The correct way to handle Proto-Romance terms in HTML semantics is <i lang=roa>amīcu</i> and a CSS rule such as

i:lang(roa) {
    font-style: inherit;
    font-variant: small-caps;
}

(although the convention is bad and confusing and should be replaced with the use of italics with * as in the rest of historical linguistics where possible, imo)

bpj commented 1 year ago

@dpk Read my comment again: I didn't mention <i> or <b> did I? Just "italics", "bold" etc. Presumably an HTML renderer might render those as <i> and <b> but I don't really care, because my primary concern is that my non-emphasis italics and bold are marked up differently, e.g. \textit{...} rather than \emph{...}.

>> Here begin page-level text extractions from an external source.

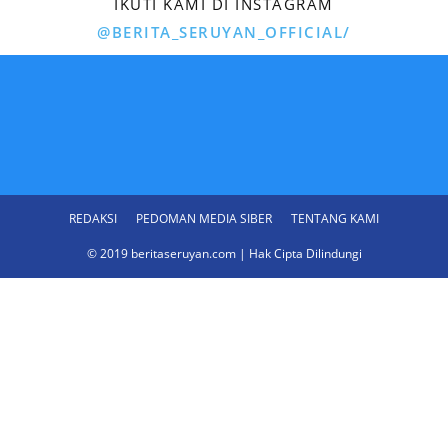
IKUTI KAMI DI INSTAGRAM
@BERITA_SERUYAN_OFFICIAL/
REDAKSI
PEDOMAN MEDIA SIBER
TENTANG KAMI
© 2019 beritaseruyan.com | Hak Cipta Dilindungi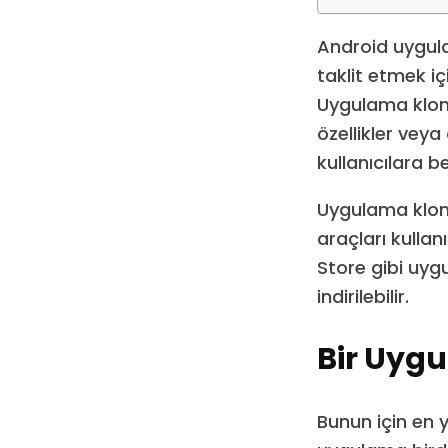
Android uygula
taklit etmek i
Uygulama klonl
özellikler vey
kullanıcılara 
Uygulama klonl
araçları kulla
Store gibi uy
indirilebilir.
Bir Uyg
Bunun için en 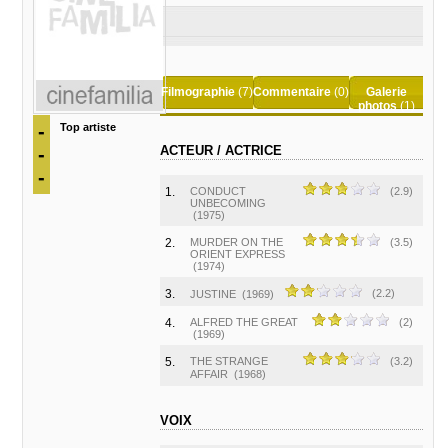
Filmographie
(7)
Commentaire
(0)
Galerie
photos
(1)
-
Top artiste
-
ACTEUR / ACTRICE
-
1.
CONDUCT
(2.9)
UNBECOMING
(1975)
2.
MURDER ON THE
(3.5)
ORIENT EXPRESS
(1974)
3.
(2.2)
JUSTINE
(1969)
4.
ALFRED THE GREAT
(2)
(1969)
5.
THE STRANGE
(3.2)
AFFAIR
(1968)
VOIX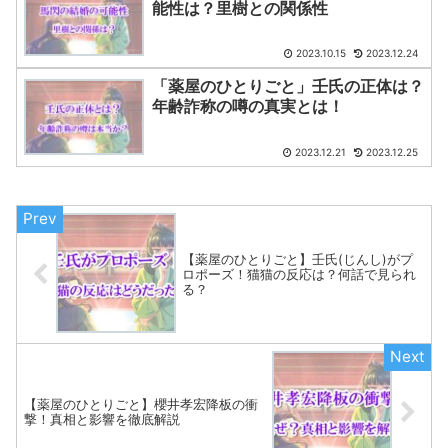
能性は？里樹との関係性
2023.10.15
2023.12.24
「薬屋のひとりごと」壬氏の正体は？
年齢詐称の噂の真実とは！
2023.12.21
2023.12.25
【薬屋のひとりごと】壬氏(じんし)がプ
ロポーズ！猫猫の反応は？何話で見られ
る？
【薬屋のひとりごと】櫻井孝宏降板の衝
撃！真相と影響を徹底解説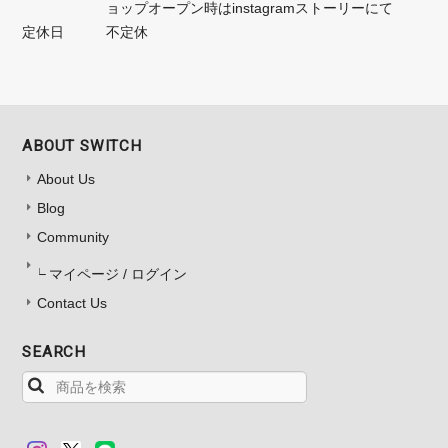
ョップオープン時はinstagramストーリーにて
定休日
不定休
ABOUT SWITCH
About Us
Blog
Community
マイページ / ログイン
Contact Us
SEARCH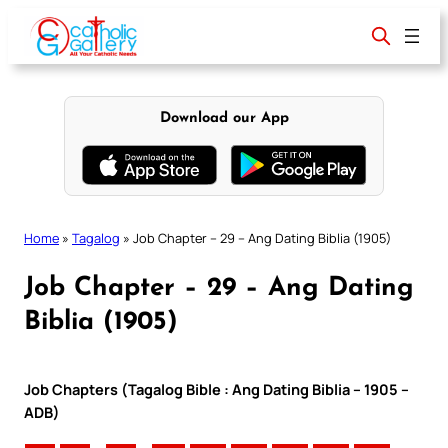
Skip
to
content
Download our App
Home
»
Tagalog
»
Job Chapter – 29 – Ang Dating Biblia (1905)
Job Chapter – 29 – Ang Dating
Biblia (1905)
Job Chapters (Tagalog Bible : Ang Dating Biblia – 1905 –
ADB)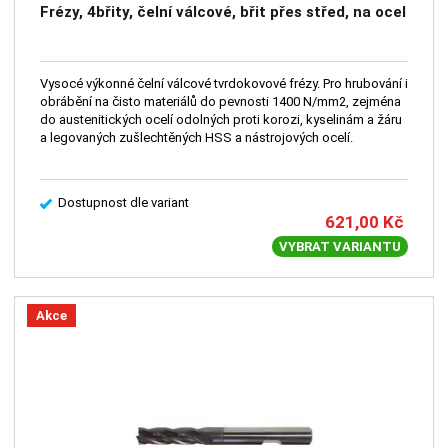
Frézy, 4břity, čelní válcové, břit přes střed, na ocel
Vysocé výkonné čelní válcové tvrdokovové frézy. Pro hrubování i
obrábění na čisto materiálů do pevnosti 1400 N/mm2, zejména
do austenitických ocelí odolných proti korozi, kyselinám a žáru
a legovaných zušlechtěných HSS a nástrojových ocelí.
Dostupnost dle variant
621,00
Kč
VYBRAT VARIANTU
Akce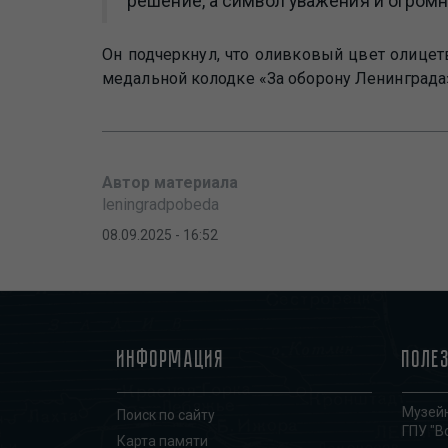
решение, а символ уважения и огромн
Он подчеркнул, что оливковый цвет олицет
медальной колодке «За оборону Ленинграда
Автор материала
leningradpobeda
08.09.2025 - 16:52
Информация
Поле
Музейн
Поиск по сайту
ГПУ "В
Карта памяти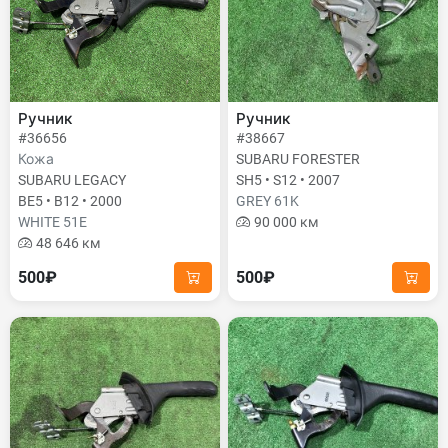
Ручник
Ручник
#36656
#38667
Кожа
SUBARU FORESTER
SUBARU LEGACY
SH5 • S12 • 2007
BE5 • B12 • 2000
GREY 61K
WHITE 51E
90 000 км
48 646 км
500₽
500₽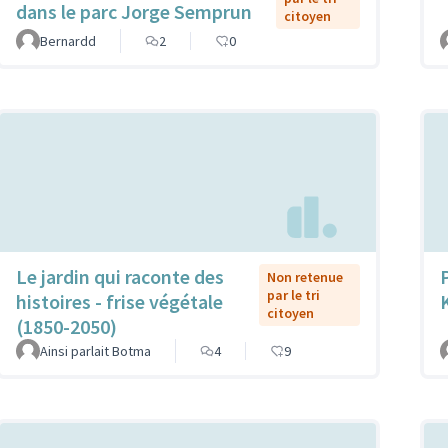
dans le parc Jorge Semprun
citoyen
Bernardd
2
0
Le jardin qui raconte des
Non retenue
par le tri
histoires - frise végétale
citoyen
(1850-2050)
Ainsi parlait Botma
4
9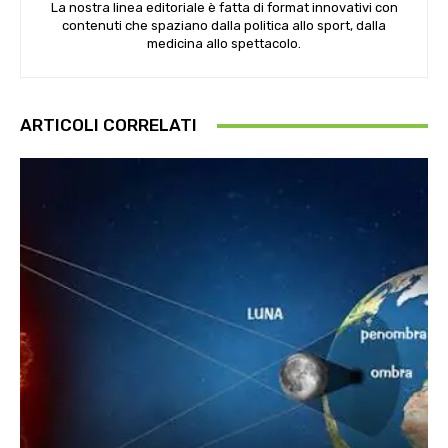
La nostra linea editoriale è fatta di format innovativi con
contenuti che spaziano dalla politica allo sport, dalla
medicina allo spettacolo.
ARTICOLI CORRELATI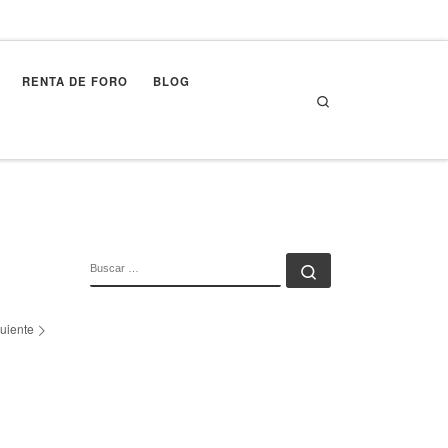
RENTA DE FORO
BLOG
Search
BUSCAR
Buscar …
uiente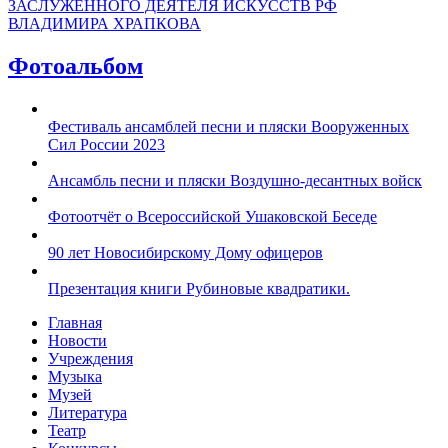
ЗАСЛУЖЕННОГО ДЕЯТЕЛЯ ИСКУССТВ РФ
ВЛАДИМИРА ХРАПКОВА
Фотоальбом
Фестиваль ансамблей песни и пляски Вооруженных
Сил России 2023
Ансамбль песни и пляски Воздушно-десантных войск
Фотоотчёт о Всероссийской Ушаковской Беседе
90 лет Новосибирскому Дому офицеров
Презентация книги Рубиновые квадратики.
Главная
Новости
Учреждения
Музыка
Музей
Литература
Театр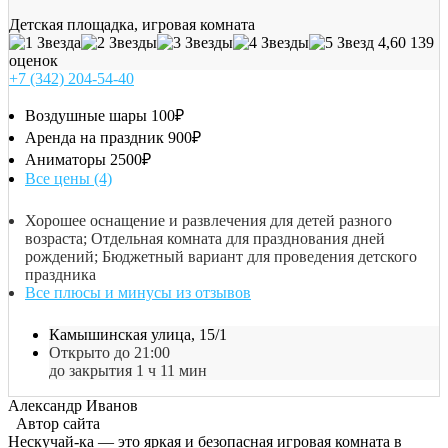
Детская площадка, игровая комната
4,60
139
оценок
+7 (342) 204-54-40
Воздушные шары
100₽
Аренда на праздник
900₽
Аниматоры
2500₽
Все цены (4)
Хорошее оснащение и развлечения для детей разного
возраста; Отдельная комната для празднования дней
рождений; Бюджетный вариант для проведения детского
праздника
Все плюсы и минусы из отзывов
Камышинская улица, 15/1
Открыто до 21:00
до закрытия 1 ч 11 мин
Александр Иванов
Автор сайта
Нескучай-ка — это яркая и безопасная игровая комната в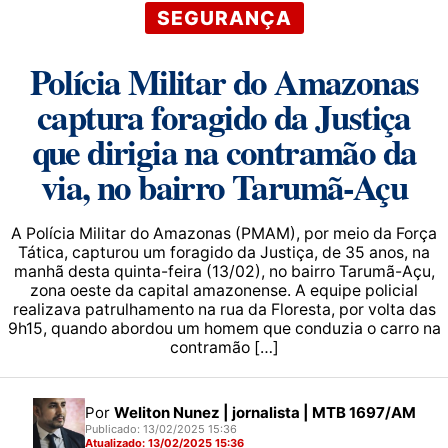
SEGURANÇA
Polícia Militar do Amazonas
captura foragido da Justiça
que dirigia na contramão da
via, no bairro Tarumã-Açu
A Polícia Militar do Amazonas (PMAM), por meio da Força
Tática, capturou um foragido da Justiça, de 35 anos, na
manhã desta quinta-feira (13/02), no bairro Tarumã-Açu,
zona oeste da capital amazonense. A equipe policial
realizava patrulhamento na rua da Floresta, por volta das
9h15, quando abordou um homem que conduzia o carro na
contramão […]
Por
Weliton Nunez | jornalista | MTB 1697/AM
Publicado: 13/02/2025 15:36
Atualizado: 13/02/2025 15:36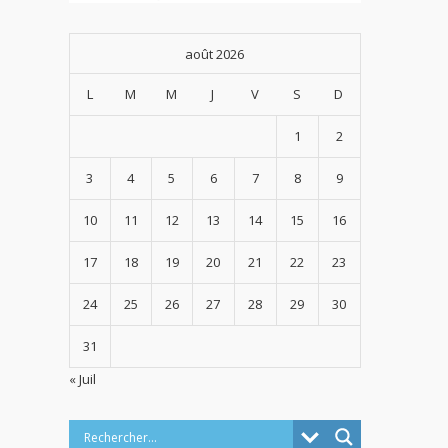
août 2026
L
M
M
J
V
S
D
1
2
3
4
5
6
7
8
9
10
11
12
13
14
15
16
17
18
19
20
21
22
23
24
25
26
27
28
29
30
31
« Juil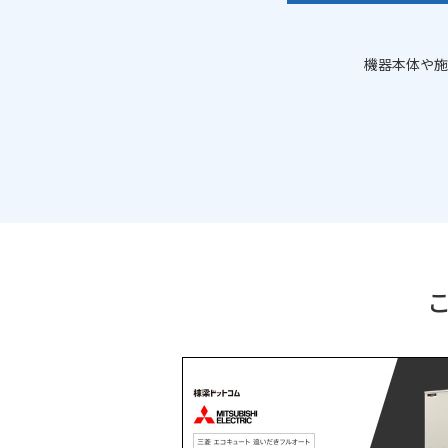
機器本体や施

And we can discuss lang tags the day they provide the granularity historical linguists really need without lang="x-very-long-tags-every-where" and text-to-speech really can render Old French properly. I can and do use spans with classes, with an appropriate granularity, e.g. .obj for object language and .graph for graphemic, and then I jump through hoops with Pandoc filters to have each rendered correctly in LaTeX, email and what have you e.g. [foo]{.graph} becoming "⟨foo⟩" or "‹foo›" depending on which characters I can expect available fonts to support in a given medium.

Off topic: As for the Romanicist small-caps convention the point of it is that the boundaries between proto-Romance, Vulgar Latin and Classical Latin are fuzzy and fussy at best and not always relevant. I simplified for the non-experts but the fact is that UĬDĒRE, *vẹdẹ̄re, uĭdēre and ‹uidere› are four different levels of decreasing abstraction, each with their proper uses, which mean four different things.

stoicon commented 4 months ago

Many rich-text editors have buttons for Bold, Italic, Underline and Strikethrough. Not for Strong, Emphasis, Inserted and Deleted. (The GitHub editor where I typed this comment also shows buttons for Bold and Italic). Therefore, many people expect to have Bold, Italic, Underline and Strikethrough in djot because it is very common.

Also, djot is not supposed to be tied to HTML. The rendering of Strong, Emphasis, Inserted and Deleted depends on the output format.

So, should we include syntax for a few common non-semantic items?

A counterargument is that not all formats support Bold, Italic, Underline and Strikethrough. Some formats may choose to display semantic items in a different way from HTML. For example, Inserted and Deleted may be shown in a different way. So, semantic items are needed.

Other examples:

So, the question is: should we include syntax for a few common non-semantic items along with the current semantic items?